Liquibase is a tool used to track and deploy changes to databases. It can connect with Git and other software, including CI/CD software, allowing your team to collaborate and track changes to your databases. There are several different software options similar to (and even better than) Liquibase, but what makes this tool unique is that it has both an open source version, which could benefit smaller organizations that don’t have as much cash to spend on database software, and a “Pro” version, which gives more features for those who need it and can pay the additional cost.

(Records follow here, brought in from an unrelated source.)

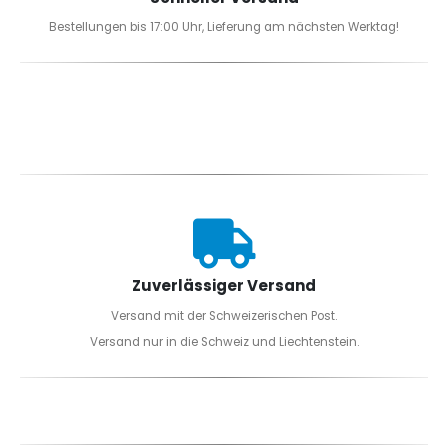
Bestellungen bis 17:00 Uhr, Lieferung am nächsten Werktag!
Zuverlässiger Versand
Versand mit der Schweizerischen Post.
Versand nur in die Schweiz und Liechtenstein.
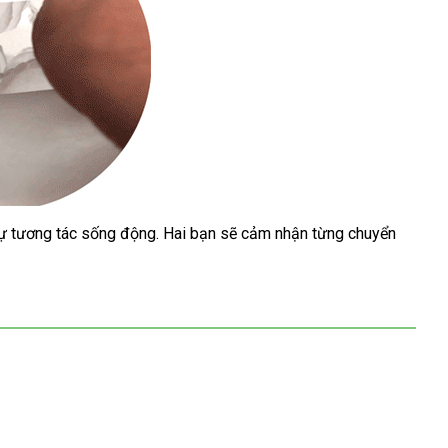
ự tương tác sống động. Hai bạn sẽ cảm nhận từng chuyển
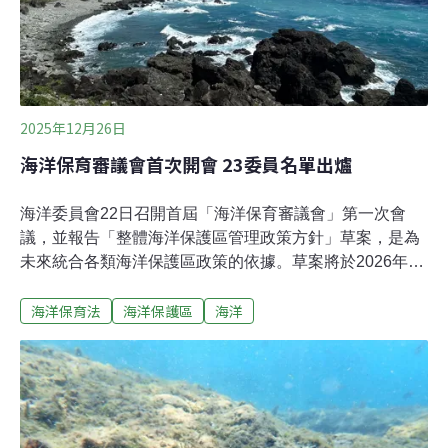
2025年12月26日
海洋保育審議會首次開會 23委員名單出爐
海洋委員會22日召開首屆「海洋保育審議會」第一次會
議，並報告「整體海洋保護區管理政策方針」草案，是為
未來統合各類海洋保護區政策的依據。草案將於2026年6
月前報請行政院核定。海保署稱，未來海洋庇護區送審
海洋保育法
海洋保護區
海洋
時，會辦理公開展覽和公聽會，讓公眾、利害關係人也能
充份參與。海洋保育審議會負責劃定海洋庇護區，以及海
洋生物保育相關之禁限制事項。首屆審議會共設23名委
員，除有11名相關機關代表，也有原住民族委員會、漁業
署、全國漁會推薦的八名代表，另外四名專家學者及保育
團體代表則長期投入棲地復育、生物多樣性、海洋法規政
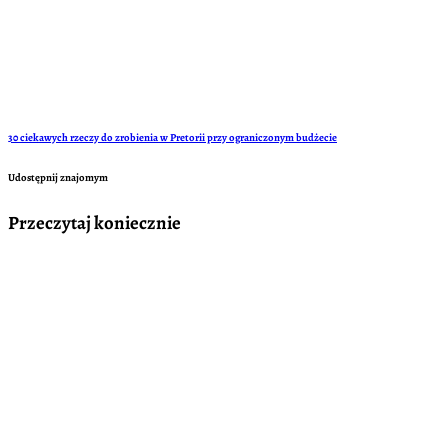
30 ciekawych rzeczy do zrobienia w Pretorii przy ograniczonym budżecie
Udostępnij znajomym
Przeczytaj koniecznie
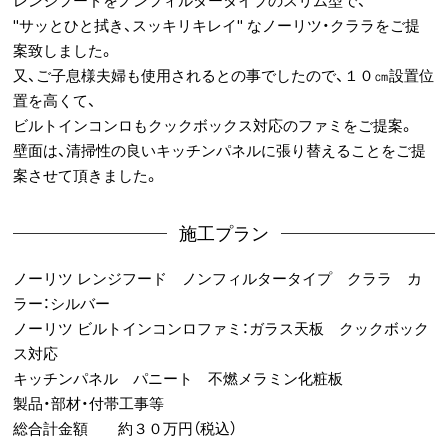
レンジフードをノンフィルタータイプのスリム型で、
"サッとひと拭き、スッキリキレイ″ なノーリツ・クララをご提
案致しました。
又、ご子息様夫婦も使用されるとの事でしたので、１０㎝設置位
置を高くて、
ビルトインコンロもクックボックス対応のファミをご提案。
壁面は、清掃性の良いキッチンパネルに張り替えることをご提
案させて頂きました。
施工プラン
ノーリツ レンジフード ノンフィルタータイプ クララ カ
ラー：シルバー
ノーリツ ビルトインコンロファミ：ガラス天板 クックボック
ス対応
キッチンパネル パニート 不燃メラミン化粧板
製品・部材・付帯工事等
総合計金額 約３０万円（税込）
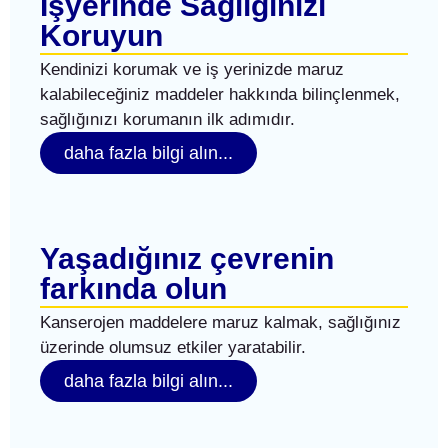
İşyerinde Sağlığınızı
Koruyun
Kendinizi korumak ve iş yerinizde maruz
kalabileceğiniz maddeler hakkında bilinçlenmek,
sağlığınızı korumanın ilk adımıdır.
daha fazla bilgi alın...
Yaşadığınız çevrenin
farkında olun
Kanserojen maddelere maruz kalmak, sağlığınız
üzerinde olumsuz etkiler yaratabilir.
daha fazla bilgi alın...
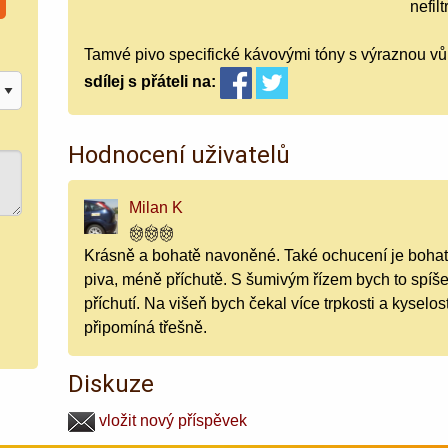
nefil
Tamvé pivo specifické kávovými tóny s výraznou vůn
sdílej
s přáteli
na:
Hodnocení uživatelů
Milan K
Krásně a bohatě navoněné. Také ochucení je bohaté,
piva, méně příchutě. S šumivým řízem bych to spíše
příchutí. Na višeň bych čekal více trpkosti a kyselo
připomíná třešně.
Diskuze
vložit nový příspěvek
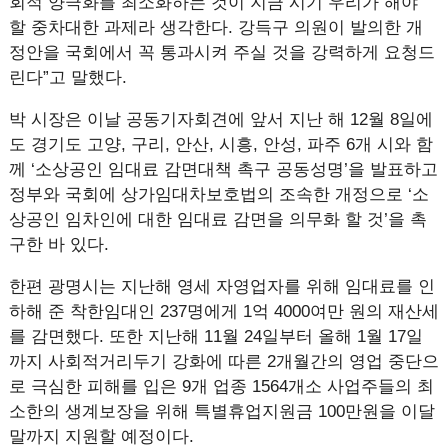
회적 양극화를 최소화하는 것이 지금 시기 우리가 해야
할 중차대한 과제라 생각한다. 강득구 의원이 발의한 개
정안을 국회에서 꼭 통과시켜 주실 것을 강력하게 요청드
린다”고 말했다.
박 시장은 이날 공동기자회견에 앞서 지난 해 12월 8일에
도 경기도 고양, 구리, 안산, 시흥, 안성, 파주 6개 시와 함
께 ‘소상공인 임대료 감면대책 촉구 공동성명’을 발표하고
정부와 국회에 상가임대차보호법의 조속한 개정으로 ‘소
상공인 임차인에 대한 임대료 감면을 의무화 할 것’을 촉
구한 바 있다.
한편 광명시는 지난해 영세 자영업자를 위해 임대료를 인
하해 준 착한임대인 237명에게 1억 4000여만 원의 재산세
를 감면했다. 또한 지난해 11월 24일부터 올해 1월 17일
까지 사회적거리두기 강화에 따른 2개월간의 영업 중단으
로 극심한 피해를 입은 9개 업종 1564개소 사업주들의 최
소한의 생계보장을 위해 특별휴업지원금 100만원을 이달
말까지 지원할 예정이다.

I’m currently reviewing this software and playing with it for a project at work, and I’ve found it a bit challenging to figure things out from the Liquibase websites and documentation. I’m summarizing my findings here not only for others who may read this in the future but also to help myself get everything organized and clarified in my mind. This will be a two-part series of posts, with the second providing a deep dive into how to use Liquibase with your database.

What’s in this post:

  • Why would you want to use this tool?
  • Features of open-source edition
  • Features of Pro edition
  • How to get 30-day free trial of Pro edition
  • Other options for similar tools

Why would you want to use this tool?

You want to be able to track and manage changes happening in your database

In the modern development process, all code, including database code, should be tracked using source control. Using source control enables you to have a complete history of what changed when, and who made that change. Having this level of tracking can be great for overall documentation of what you have in your systems, but it can also help immensely in troubleshooting bugs and other issues in your code to find when an issue started happening. It also enables you to quickly revert any bad or unintended changes without having to update all the code again manually. This is a well-known and well-used system in the software development realm but doesn’t seem to be quite as popular in the database realm, at least from my own experience. Liquibase can help organizations start on this journey.

You want to automatically deploy database changes to multiple environments

When you first start using Liquibase, you can generate a changelog file that acts as a baseline for recreating the database, with the file containing all of the SQL queries necessary to recreate all objects within the database. Then, as you make more changes, those will be added to one or more files that can be tracked with Git or other source control to help with deployments and change tracking of your system. If you are looking for a way to automatically deploy your database changes through pipelines, Liquibase should be able to help with that, although I haven’t gotten that far in my project so I can’t say for sure. But based on how the tool is set up, you should be able to use the software on a build and deployment server and have it execute the changelog scripts you create on databases in other environments. You can read more about the integration with CI/CD systems on the Liquibase website.

You need a database change-tracking tool that works with multiple database engines

On the Liquibase website, they claim they can work with over 50 database engines, which is a huge claim to make and an accomplishment to have. There are very few other options for this type of tool that can claim to support more than just SQL Server, let alone 49 other database options. I am looking at this tool exactly for this reason because I need to be able to manage database changes on at least SQL Server and PostgreSQL going forward, and perhaps others if needed since it supports so many different options. At this point in my current tool exploration project, I have only played around with the tool and how it works with Postgres since that’s the future my department is looking at, but I’m sure it would be just as simple to set it up to work with a SQL Server database as it has been with Postgres.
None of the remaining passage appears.